### [What to do]
Take the line that contains "Follow us on" and every line below it to the end of the entries, and give them again exactly, leaving out any pictures.

### [Provided data]
*** Begin section ***

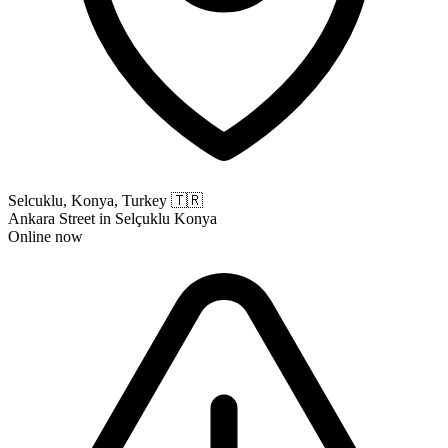
Selcuklu, Konya, Turkey
🇹🇷
Ankara Street in Selçuklu Konya
Online now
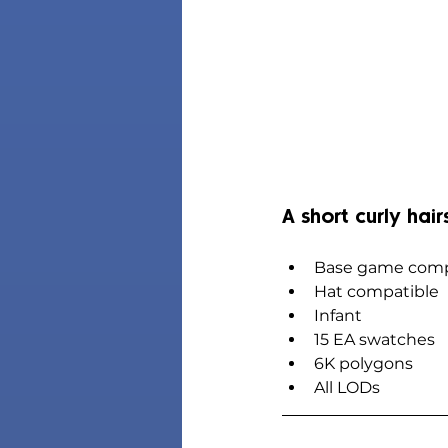
A short curly hair
Base game comp
Hat compatible
Infant
15 EA swatches
6K polygons
All LODs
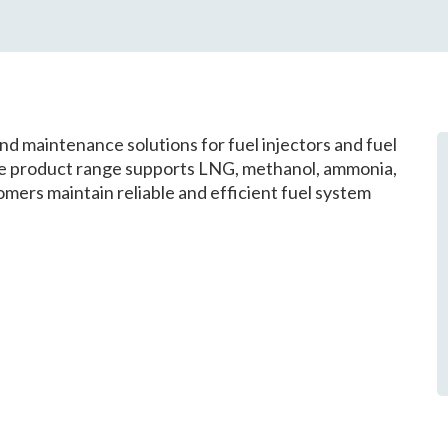
d maintenance solutions for fuel injectors and fuel
he product range supports LNG, methanol, ammonia,
mers maintain reliable and efficient fuel system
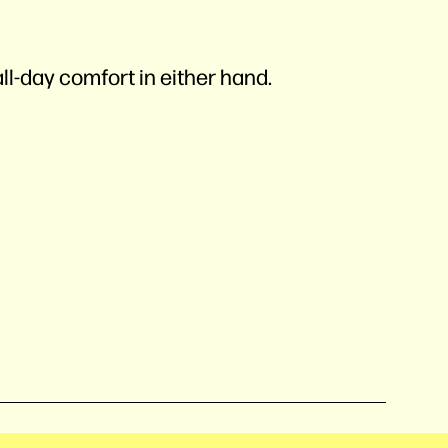
l-day comfort in either hand.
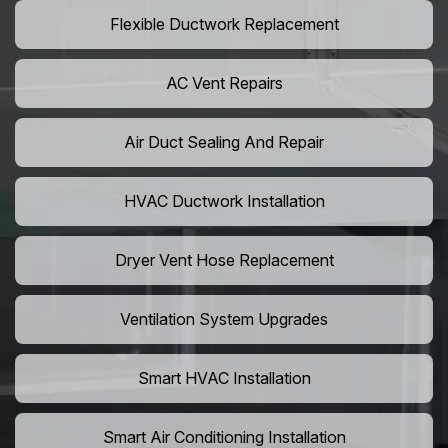
Flexible Ductwork Replacement
AC Vent Repairs
Air Duct Sealing And Repair
HVAC Ductwork Installation
Dryer Vent Hose Replacement
Ventilation System Upgrades
Smart HVAC Installation
Smart Air Conditioning Installation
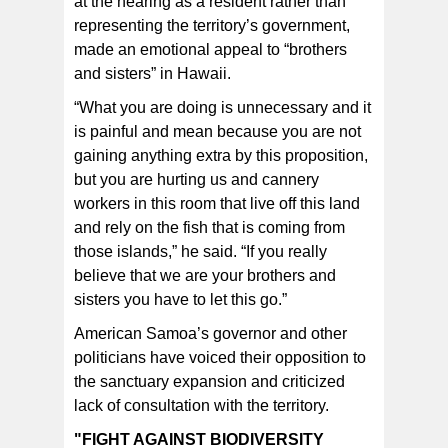
at the hearing as a resident rather than
representing the territory’s government,
made an emotional appeal to “brothers
and sisters” in Hawaii.
“What you are doing is unnecessary and it
is painful and mean because you are not
gaining anything extra by this proposition,
but you are hurting us and cannery
workers in this room that live off this land
and rely on the fish that is coming from
those islands,” he said. “If you really
believe that we are your brothers and
sisters you have to let this go.”
American Samoa’s governor and other
politicians have voiced their opposition to
the sanctuary expansion and criticized
lack of consultation with the territory.
"FIGHT AGAINST BIODIVERSITY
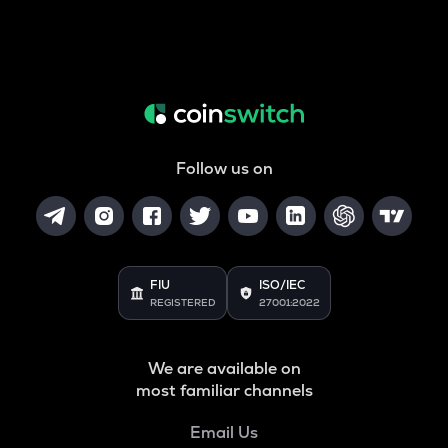
Follow us on
FIU
ISO/IEC
REGISTERED
27001:2022
We are available on
most familiar channels
Email Us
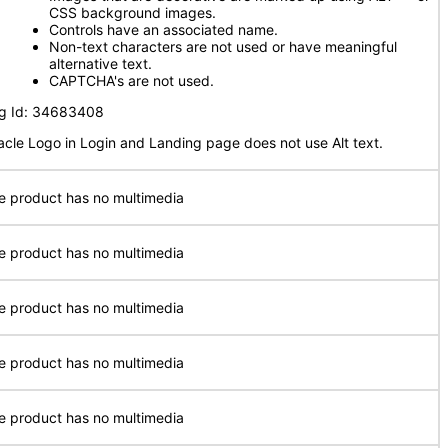
CSS background images.
Controls have an associated name.
Non-text characters are not used or have meaningful
alternative text.
CAPTCHA's are not used.
g Id: 34683408
acle Logo in Login and Landing page does not use Alt text.
e product has no multimedia
e product has no multimedia
e product has no multimedia
e product has no multimedia
e product has no multimedia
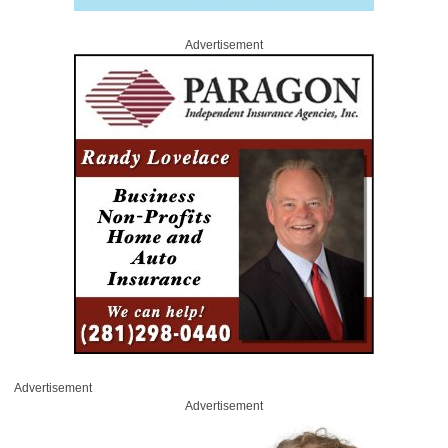
Advertisement
Advertisement
Advertisement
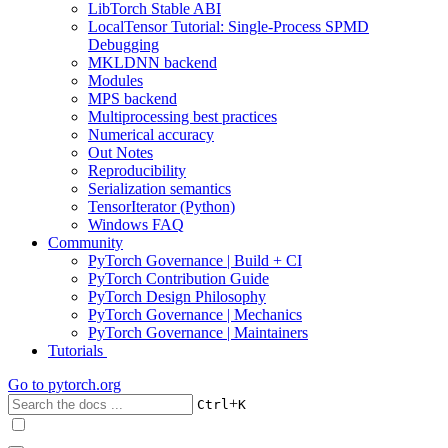
LibTorch Stable ABI
LocalTensor Tutorial: Single-Process SPMD
Debugging
MKLDNN backend
Modules
MPS backend
Multiprocessing best practices
Numerical accuracy
Out Notes
Reproducibility
Serialization semantics
TensorIterator (Python)
Windows FAQ
Community
PyTorch Governance | Build + CI
PyTorch Contribution Guide
PyTorch Design Philosophy
PyTorch Governance | Mechanics
PyTorch Governance | Maintainers
Tutorials
Go to
pytorch.org
+
Ctrl
K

*** End section ***

### [Output of the task]
Follow us on
FIU
ISO/IEC
REGISTERED
27001:2022
We are available on
most familiar channels
Email Us
CSS background images.
Controls have an associated name.
Non-text characters are not used or have meaningful
alternative text.
CAPTCHA's are not used.
g Id: 34683408
acle Logo in Login and Landing page does not use Alt text.
e product has no multimedia
e product has no multimedia
e product has no multimedia
e product has no multimedia
e product has no multimedia
Advertisement
Advertisement
Advertisement
LibTorch Stable ABI
LocalTensor Tutorial: Single-Process SPMD
Debugging
MKLDNN backend
Modules
MPS backend
Multiprocessing best practices
Numerical accuracy
Out Notes
Reproducibility
Serialization semantics
TensorIterator (Python)
Windows FAQ
Community
PyTorch Governance | Build + CI
PyTorch Contribution Guide
PyTorch Design Philosophy
PyTorch Governance | Mechanics
PyTorch Governance | Maintainers
Tutorials
Go to
pytorch.org
+
Ctrl
K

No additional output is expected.